Saturday, January 15, 2011

Advanced Modeller Syndrome



If you live long enough you realise you’re suffering from AMS. It creeps up on you, takes you unawares, and what seemed like enviable thoroughness when you were younger, and became a matter of what you get out of it for what you put into it when you were all grown up, has been skewed toward superdetailing because it’s the thing to do.

I try to avoid giving in to AMS. On the one hand I will make the best of a kit cockpit rather than getting deep pockets and dropping in some resin beauty, but on the other, there are times that extra detail is well within my grasp and costs nothing but patience and skill.

Having studied the M1 tank for many years from a detailing standpoint, I am still learning about it and discovering where the kit companies simplified things. Many of those details are not difficult to add, such as missing lift lugs on the rear end made from wire, drilling out the towing points, that sort of thing. Due to the limitations of moulding technology in decades gone by, you’ll often find missing bolt heads, and they’re easy to replace with slivers of rod of the appropriate thickness.

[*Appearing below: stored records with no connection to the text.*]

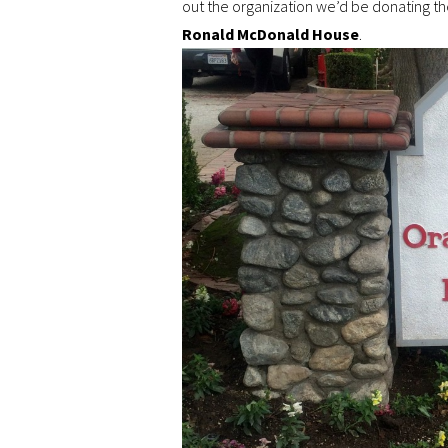
out the organization we’d be donating 
Ronald McDonald House
.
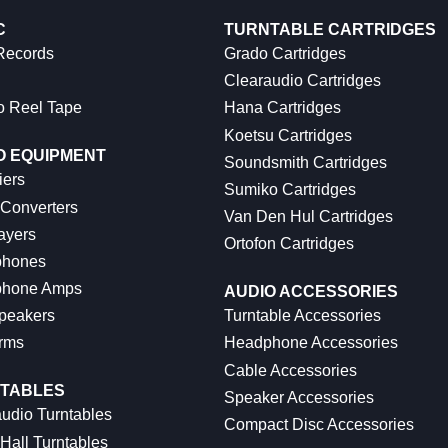
C
TURNTABLE CARTRIDGES
 Records
Grado Cartridges
Clearaudio Cartridges
o Reel Tape
Hana Cartridges
Koetsu Cartridges
O EQUIPMENT
Soundsmith Cartridges
iers
Sumiko Cartridges
 Converters
Van Den Hul Cartridges
ayers
Ortofon Cartridges
hones
hone Amps
AUDIO ACCESSORIES
peakers
Turntable Accessories
rms
Headphone Accessories
Cable Accessories
TABLES
Speaker Accessories
udio Turntables
Compact Disc Accessories
Hall Turntables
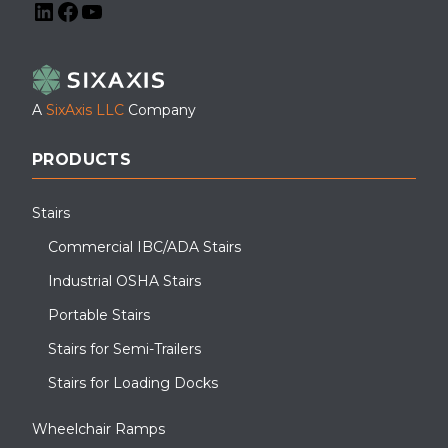
LinkedIn
Facebook
YouTube
A
SixAxis LLC
Company
PRODUCTS
Stairs
Commercial IBC/ADA Stairs
Industrial OSHA Stairs
Portable Stairs
Stairs for Semi-Trailers
Stairs for Loading Docks
Wheelchair Ramps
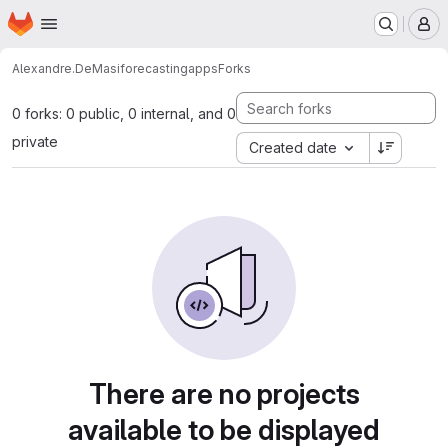
Homepage
Skip to main content
M
Alexandre.DeMasi
forecastingapps
Forks
0 forks: 0 public, 0 internal, and 0
private
Created date
There are no projects
available to be displayed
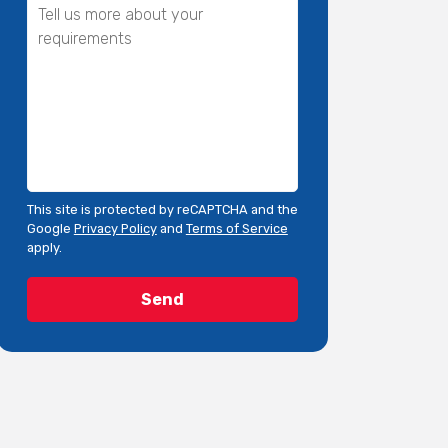
This site is protected by reCAPTCHA and the
Google
Privacy Policy
and
Terms of Service
apply.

Twenty thou rod replaces missing bolts easily, but when I started doing the same with .040” rod I had to ask myself if there wasn’t a good reason Tamiya ignored them. Shaving them from the end of the rod, many would simply vanish into the dust on my cutting mat. I placed them on the tank turret to be able to see them against the tan plastic. To place them, I wiped all the liquid glue off the bottle brush I could, then put the tiniest remaining spot of glue over a pencil mark. The sliver of plastic was manipulated by breathing gently on the curved point of my scribing tool and using that to ‘catch’ it so it could be deposited in the glue and nudged into place.

About that time I asked myself what I was doing, and besides the usual wry responses one always silently generates, I did feel a certain flush of satisfaction that I could accomplish this at all. Skills develop all through our days, and I have the strongest impression I have a great deal more to learn.